OpenAI Launches GPT-5.4 Mini and Nano With 54% on SWE-Bench Pro

Smaller models, fewer tradeoffs

OpenAI has released GPT-5.4 mini and nano, its latest efficient alternatives to the flagship GPT-5.4 model. The new models launched on March 17, 2026, and are already generating buzz in the developer community for delivering near-flagship performance at a fraction of the cost.

The mini variant achieves 54.4% on SWE-Bench Pro, while the nano model scores 52.4%. That's a significant jump from the previous GPT-5 mini's 45.7%, putting these smaller models within striking distance of the full GPT-5.4 (57.7%).

Pricing and availability

GPT-5.4 mini is available via API at $0.75 per million input tokens and $4.50 per million output tokens. The nano model is even cheaper, positioned as the lightest-weight option for high-volume workloads.

Both models are live in OpenAI's API, Codex, and ChatGPT. GPT-5.4 mini is available to free and Go tier ChatGPT users via Thinking or fallback, while nano is API-only.

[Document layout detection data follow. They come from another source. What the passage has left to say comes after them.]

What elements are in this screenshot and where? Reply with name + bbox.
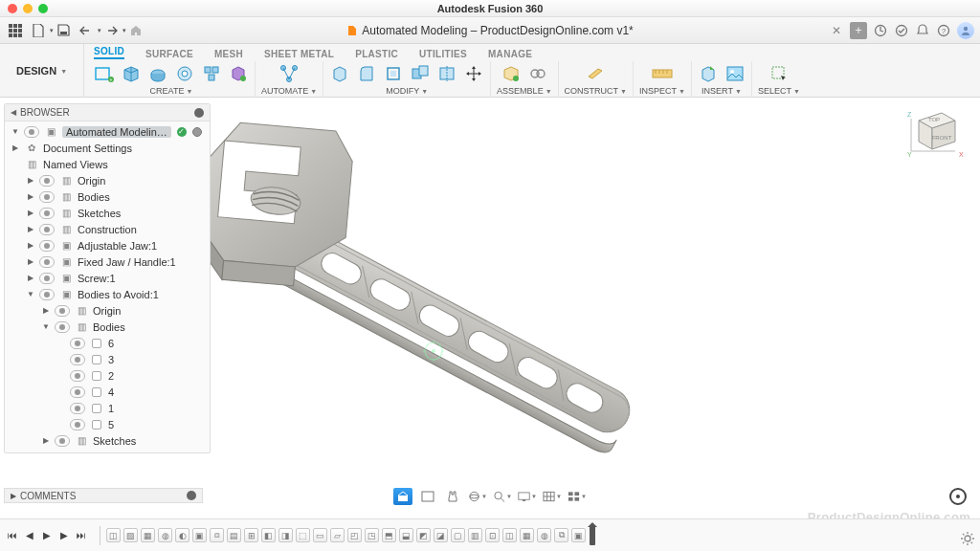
timeline-feature[interactable]: ◫: [502, 528, 517, 542]
timeline-feature[interactable]: ⊞: [244, 528, 258, 542]
visibility-icon[interactable]: [39, 191, 55, 203]
group-select[interactable]: SELECT▼: [758, 86, 800, 96]
tree-item[interactable]: 1: [108, 403, 114, 414]
visibility-icon[interactable]: [70, 403, 85, 414]
timeline-skip-end-icon[interactable]: ⏭: [75, 529, 88, 542]
visibility-icon[interactable]: [39, 208, 55, 219]
visibility-icon[interactable]: [70, 338, 85, 349]
new-tab-icon[interactable]: ＋: [850, 22, 867, 39]
timeline-feature[interactable]: ⊡: [485, 528, 500, 542]
file-menu-icon[interactable]: [29, 21, 48, 40]
tree-item[interactable]: 2: [108, 370, 114, 382]
tree-item[interactable]: Sketches: [93, 435, 136, 447]
form-icon[interactable]: [228, 63, 249, 84]
group-create[interactable]: CREATE▼: [150, 86, 193, 96]
twisty-icon[interactable]: ▶: [26, 241, 35, 250]
notifications-icon[interactable]: [915, 23, 930, 38]
tree-item[interactable]: Bodies to Avoid:1: [78, 289, 159, 300]
combine-icon[interactable]: [410, 63, 431, 84]
revolve-icon[interactable]: [147, 63, 168, 84]
nav-display-icon[interactable]: ▼: [518, 488, 537, 505]
tree-item[interactable]: Construction: [78, 224, 137, 235]
visibility-icon[interactable]: [55, 305, 70, 317]
tab-utilities[interactable]: UTILITIES: [419, 49, 467, 59]
timeline-feature[interactable]: ▣: [192, 528, 207, 542]
pattern-icon[interactable]: [201, 63, 222, 84]
nav-orbit-icon[interactable]: ▼: [468, 488, 487, 505]
tree-item[interactable]: Document Settings: [43, 143, 132, 154]
twisty-icon[interactable]: ▼: [26, 290, 35, 298]
fillet-icon[interactable]: [356, 63, 377, 84]
nav-pan-icon[interactable]: [443, 488, 462, 505]
nav-views-icon[interactable]: ▼: [568, 488, 587, 505]
nav-grid-icon[interactable]: ▼: [543, 488, 562, 505]
timeline-feature[interactable]: ⬒: [382, 528, 396, 542]
tree-item[interactable]: Sketches: [78, 208, 121, 219]
tree-item[interactable]: Bodies: [93, 321, 125, 333]
group-insert[interactable]: INSERT▼: [702, 86, 742, 96]
sketch-icon[interactable]: +: [94, 63, 115, 84]
timeline-feature[interactable]: ▤: [227, 528, 241, 542]
timeline-feature[interactable]: ⧈: [210, 528, 224, 542]
twisty-icon[interactable]: ▶: [26, 192, 35, 201]
timeline-feature[interactable]: ▣: [571, 528, 586, 542]
visibility-icon[interactable]: [39, 256, 55, 268]
timeline-cursor[interactable]: [590, 526, 595, 545]
nav-fit-icon[interactable]: [418, 488, 437, 505]
tab-sheet-metal[interactable]: SHEET METAL: [264, 49, 334, 59]
tree-item[interactable]: Origin: [93, 305, 121, 317]
job-status-icon[interactable]: [894, 23, 909, 38]
timeline-step-back-icon[interactable]: ◀: [23, 529, 36, 542]
timeline-skip-start-icon[interactable]: ⏮: [6, 529, 19, 542]
help-icon[interactable]: ?: [936, 23, 951, 38]
tree-item[interactable]: Screw:1: [78, 273, 116, 284]
twisty-icon[interactable]: ▶: [26, 225, 35, 233]
twisty-icon[interactable]: ▼: [41, 322, 51, 331]
tree-item[interactable]: Fixed Jaw / Handle:1: [78, 256, 176, 268]
visibility-icon[interactable]: [24, 126, 39, 138]
timeline-feature[interactable]: ◪: [434, 528, 448, 542]
shell-icon[interactable]: [383, 63, 404, 84]
timeline-feature[interactable]: ▭: [313, 528, 327, 542]
visibility-icon[interactable]: [55, 435, 70, 447]
move-icon[interactable]: [463, 63, 484, 84]
twisty-icon[interactable]: ▶: [41, 436, 51, 445]
visibility-icon[interactable]: [39, 224, 55, 235]
timeline-feature[interactable]: ▢: [451, 528, 465, 542]
tree-item[interactable]: 3: [108, 354, 114, 365]
automate-icon[interactable]: [278, 63, 300, 84]
nav-home-icon[interactable]: [393, 488, 412, 505]
nav-zoom-icon[interactable]: ▼: [493, 488, 512, 505]
visibility-icon[interactable]: [70, 354, 85, 365]
extensions-icon[interactable]: [873, 23, 888, 38]
viewcube[interactable]: TOP FRONT Z Y X: [903, 101, 965, 163]
tree-item[interactable]: 6: [108, 338, 114, 349]
tab-plastic[interactable]: PLASTIC: [355, 49, 398, 59]
twisty-icon[interactable]: ▶: [26, 176, 35, 185]
presspull-icon[interactable]: [329, 63, 350, 84]
visibility-icon[interactable]: [39, 289, 55, 300]
joint-icon[interactable]: [527, 63, 548, 84]
timeline-settings-icon[interactable]: [961, 532, 974, 545]
decal-icon[interactable]: [724, 63, 746, 84]
feedback-icon[interactable]: [949, 488, 967, 505]
tab-manage[interactable]: MANAGE: [488, 49, 532, 59]
collapse-icon[interactable]: ▼: [11, 127, 20, 136]
visibility-icon[interactable]: [70, 370, 85, 382]
timeline-feature[interactable]: ◰: [347, 528, 362, 542]
group-modify[interactable]: MODIFY▼: [386, 86, 428, 96]
tree-item[interactable]: Bodies: [78, 191, 110, 203]
user-avatar[interactable]: [957, 22, 974, 39]
visibility-icon[interactable]: [39, 240, 55, 252]
visibility-icon[interactable]: [70, 419, 85, 430]
timeline-feature[interactable]: ⬚: [296, 528, 310, 542]
component-icon[interactable]: [501, 63, 522, 84]
box-icon[interactable]: [121, 63, 142, 84]
timeline-feature[interactable]: ▥: [468, 528, 482, 542]
timeline-feature[interactable]: ◫: [106, 528, 121, 542]
twisty-icon[interactable]: ▶: [11, 143, 20, 152]
twisty-icon[interactable]: ▶: [26, 274, 35, 282]
measure-icon[interactable]: [652, 63, 673, 84]
visibility-icon[interactable]: [55, 321, 70, 333]
radio-badge[interactable]: [192, 127, 202, 137]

Performance and capabilities

The GPT-5.4 mini runs more than 2× faster than its predecessor, achieving approximately 180-190 tokens per second. It features a 400,000-token context window in the API, making it suitable for large codebase analysis.

On coding benchmarks specifically:

OSWorld-Verified: Mini scores 72.1% vs full GPT-5.4's 75.0%
SWE-Bench Pro: Mini at 54.4%, Nano at 52.4%

The mini model is optimized for coding, computer use, tool calling, and real-time image reasoning. The nano variant is built strictly for text and simple tools—ideal for classification, data extraction, ranking, and coding subagents.

What this means for developers

With these releases, OpenAI is clearly targeting the high-volume, latency-sensitive workload market. The near-parity with the flagship model at roughly half the cost makes the mini variant a compelling choice for production applications that don't require the absolute maximum capability.

The 2× speed improvement over the previous generation also addresses one of the key complaints about smaller models—inference latency. For teams building real-time applications or agentic workflows, these tradeoffs are increasingly favorable.